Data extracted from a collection
──────────────────────────────
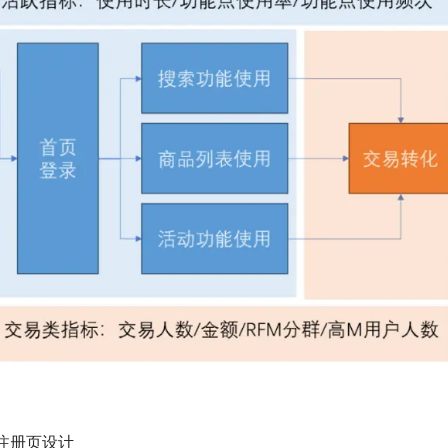
注册页设计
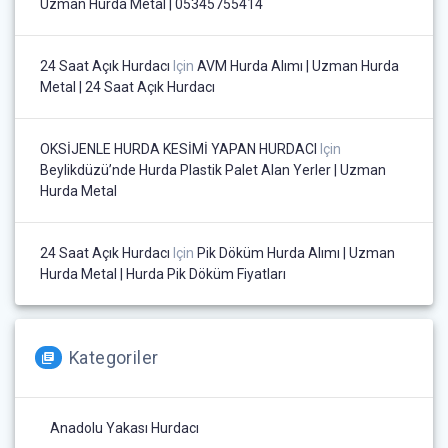
Uzman Hurda Metal | 05345755414
24 Saat Açık Hurdacı
Için
AVM Hurda Alımı | Uzman Hurda
Metal | 24 Saat Açık Hurdacı
OKSİJENLE HURDA KESİMİ YAPAN HURDACI
Için
Beylikdüzü’nde Hurda Plastik Palet Alan Yerler | Uzman
Hurda Metal
24 Saat Açık Hurdacı
Için
Pik Döküm Hurda Alımı | Uzman
Hurda Metal | Hurda Pik Döküm Fiyatları
Kategoriler
Anadolu Yakası Hurdacı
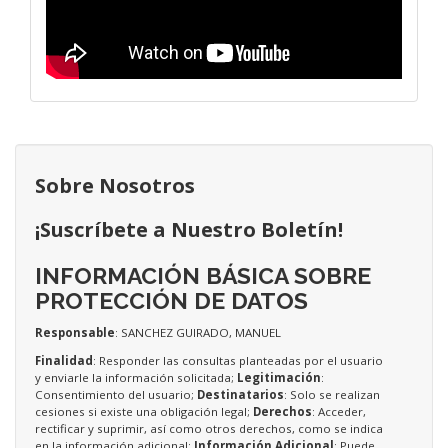
Sobre Nosotros
¡Suscríbete a Nuestro Boletín!
INFORMACIÓN BÁSICA SOBRE
PROTECCIÓN DE DATOS
Responsable
: SANCHEZ GUIRADO, MANUEL
Finalidad
: Responder las consultas planteadas por el usuario
y enviarle la información solicitada;
Legitimación
:
Consentimiento del usuario;
Destinatarios
: Solo se realizan
cesiones si existe una obligación legal;
Derechos
: Acceder,
rectificar y suprimir, así como otros derechos, como se indica
en la información adicional;
Información Adicional
: Puede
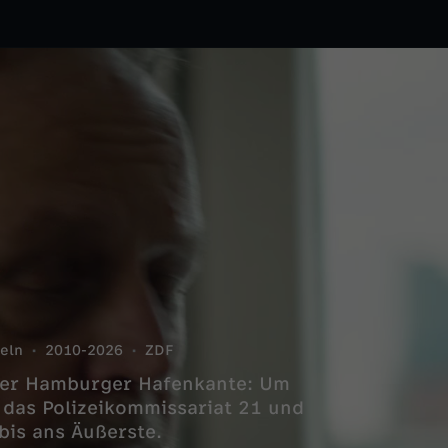
feln
2010-2026
ZDF
 der Hamburger Hafenkante: Um
 das Polizeikommissariat 21 und
bis ans Äußerste.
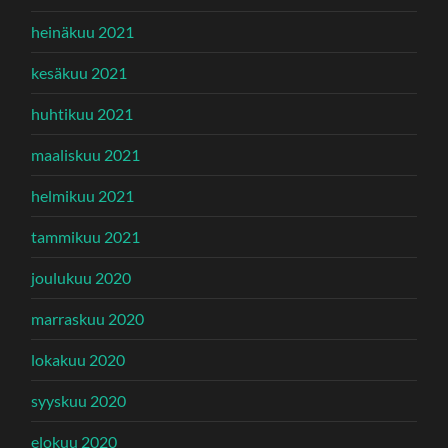
heinäkuu 2021
kesäkuu 2021
huhtikuu 2021
maaliskuu 2021
helmikuu 2021
tammikuu 2021
joulukuu 2020
marraskuu 2020
lokakuu 2020
syyskuu 2020
elokuu 2020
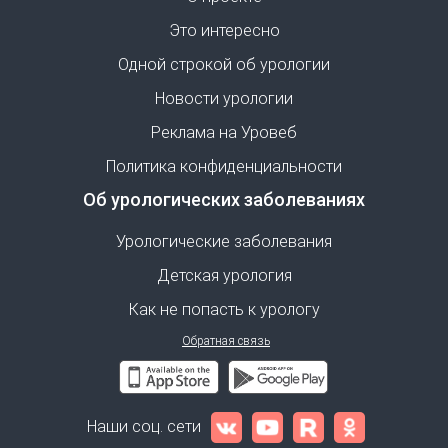
Это интересно
Одной строкой об урологии
Новости урологии
Реклама на Уровеб
Политика конфиденциальности
Об урологических заболеваниях
Урологические заболевания
Детская урология
Как не попасть к урологу
Обратная связь
Наши соц. сети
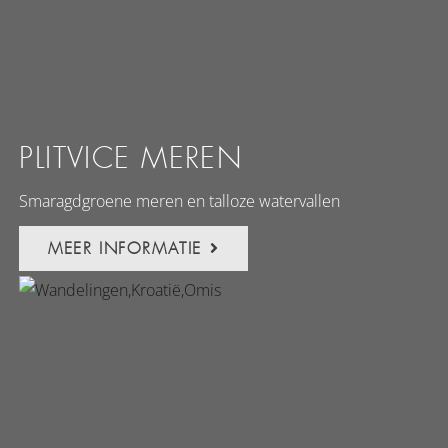
PLITVICE MEREN
Smaragdgroene meren en talloze watervallen
MEER INFORMATIE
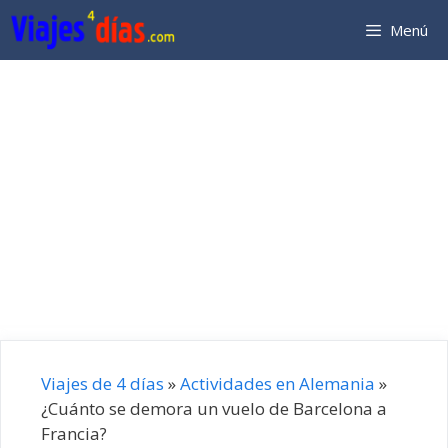
Saltar
Menú
al
contenido
Viajes de 4 días
»
Actividades en Alemania
»
¿Cuánto se demora un vuelo de Barcelona a
Francia?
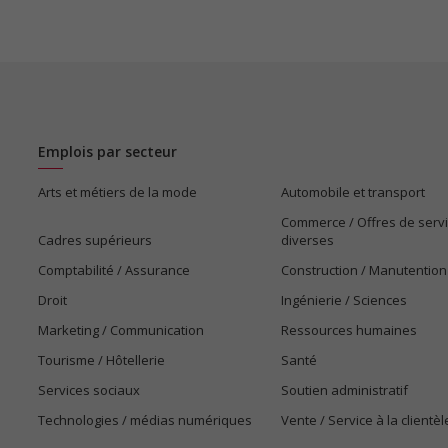
Emplois par secteur
Arts et métiers de la mode
Automobile et transport
Commerce / Offres de serv
Cadres supérieurs
diverses
Comptabilité / Assurance
Construction / Manutention
Droit
Ingénierie / Sciences
Marketing / Communication
Ressources humaines
Tourisme / Hôtellerie
Santé
Services sociaux
Soutien administratif
Technologies / médias numériques
Vente / Service à la clientèl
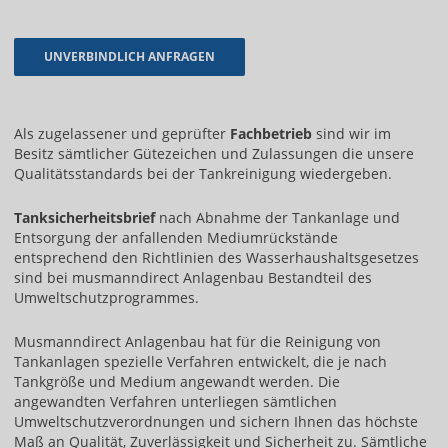
Als zugelassener und geprüfter
Fachbetrieb
sind wir im
Besitz sämtlicher Gütezeichen und Zulassungen die unsere
Qualitätsstandards bei der Tankreinigung wiedergeben.
Tanksicherheitsbrief
nach Abnahme der Tankanlage und
Entsorgung der anfallenden Mediumrückstände
entsprechend den Richtlinien des Wasserhaushaltsgesetzes
sind bei musmanndirect Anlagenbau Bestandteil des
Umweltschutzprogrammes.
Musmanndirect Anlagenbau hat für die Reinigung von
Tankanlagen spezielle Verfahren entwickelt, die je nach
Tankgröße und Medium angewandt werden. Die
angewandten Verfahren unterliegen sämtlichen
Umweltschutzverordnungen und sichern Ihnen das höchste
Maß an Qualität, Zuverlässigkeit und Sicherheit zu. Sämtliche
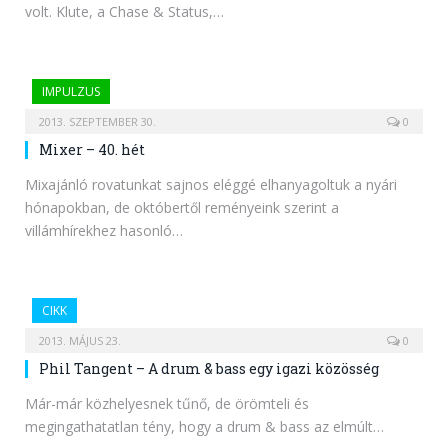
volt. Klute, a Chase & Status,…
IMPULZUS
2013. SZEPTEMBER 30.
0
Mixer – 40. hét
Mixajánló rovatunkat sajnos eléggé elhanyagoltuk a nyári
hónapokban, de októbertől reményeink szerint a
villámhírekhez hasonló…
CIKK
2013. MÁJUS 23.
0
Phil Tangent – A drum & bass egy igazi közösség
Már-már közhelyesnek tűnő, de örömteli és
megingathatatlan tény, hogy a drum & bass az elmúlt…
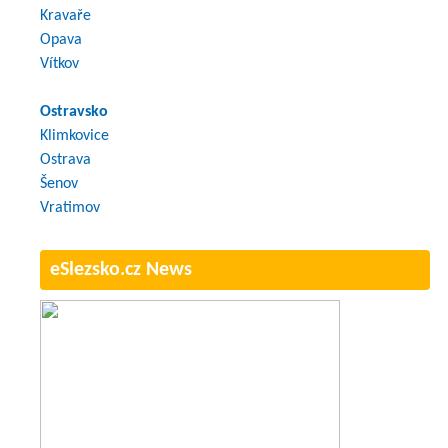
Kravaře
Opava
Vítkov
Ostravsko
Klimkovice
Ostrava
Šenov
Vratimov
eSlezsko.cz News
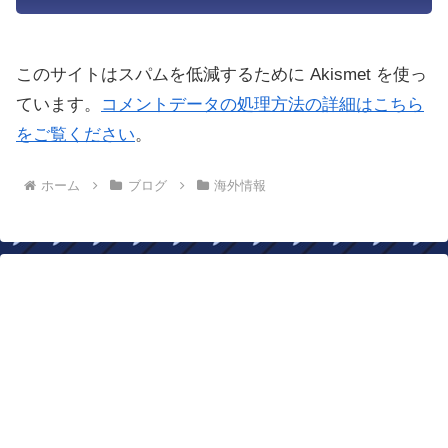
このサイトはスパムを低減するために Akismet を使っ
ています。
コメントデータの処理方法の詳細はこちら
をご覧ください
。
ホーム
ブログ
海外情報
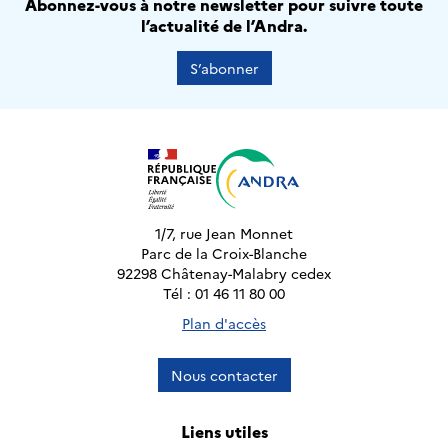
Abonnez-vous à notre newsletter pour suivre toute
l’actualité de l’Andra.
S’abonner
1/7, rue Jean Monnet
Parc de la Croix-Blanche
92298 Châtenay-Malabry cedex
Tél : 01 46 11 80 00
Plan d'accès
Nous contacter
Liens utiles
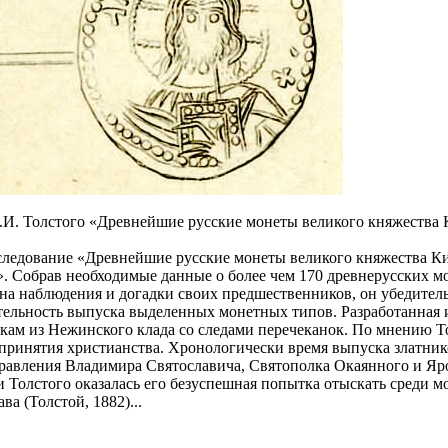
И. Толстого «Древнейшие русские монеты великого княжества Ки
исследование «Древнейшие русские монеты великого княжества 
. Собрав необходимые данные о более чем 170 древнерусских мо
 на наблюдения и догадки своих предшественников, он убедите
тельность выпуска выделенных монетных типов. Разработанная 
кам из Нежинского клада со следами перечеканок. По мнению Т
 принятия христианства. Хронологически время выпуска златник
и правления Владимира Святославича, Святополка Окаянного и 
 Толстого оказалась его безуспешная попытка отыскать среди 
а (Толстой, 1882)...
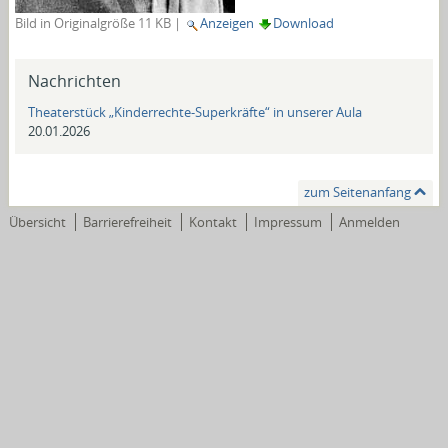
Bild in Originalgröße
11 KB
|
Anzeigen
Download
Nachrichten
Theaterstück „Kinderrechte-Superkräfte“ in unserer Aula
20.01.2026
zum Seitenanfang
Übersicht
Barrierefreiheit
Kontakt
Impressum
Anmelden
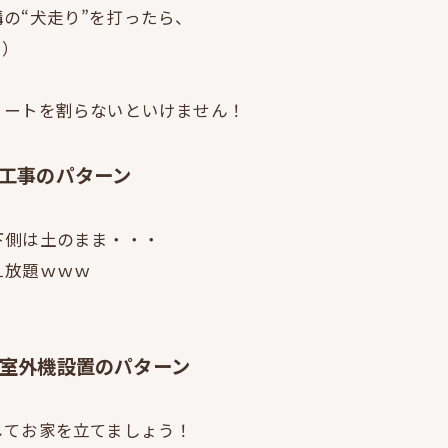
の“犬走り”を打ったら、
目）
リートを割らないといけません！
構工事のパターン
下側は土のまま・・・
え放題ｗｗｗ
ン室外機設置のパターン
してお家を立てましょう！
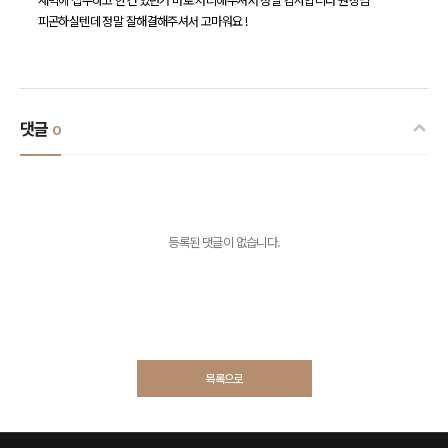
새벽에 접수하고 한건 있던거 바로 처리해주셔서 정말 감사합니다 원장님
피곤하실텐데 정말 잘해결해주셔서 고마워요 !
댓글
0
등록된 댓글이 없습니다.
목록으로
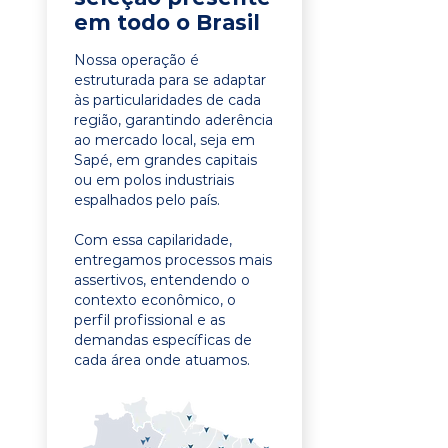
em todo o Brasil
Nossa operação é
estruturada para se adaptar
às particularidades de cada
região, garantindo aderência
ao mercado local, seja em
Sapé, em grandes capitais
ou em polos industriais
espalhados pelo país.
Com essa capilaridade,
entregamos processos mais
assertivos, entendendo o
contexto econômico, o
perfil profissional e as
demandas específicas de
cada área onde atuamos.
──────────────────────────────
(Action item) In the records above, tally the lines where the word "великого" appears, and give the number and nothing else.

(Exercise answer) 2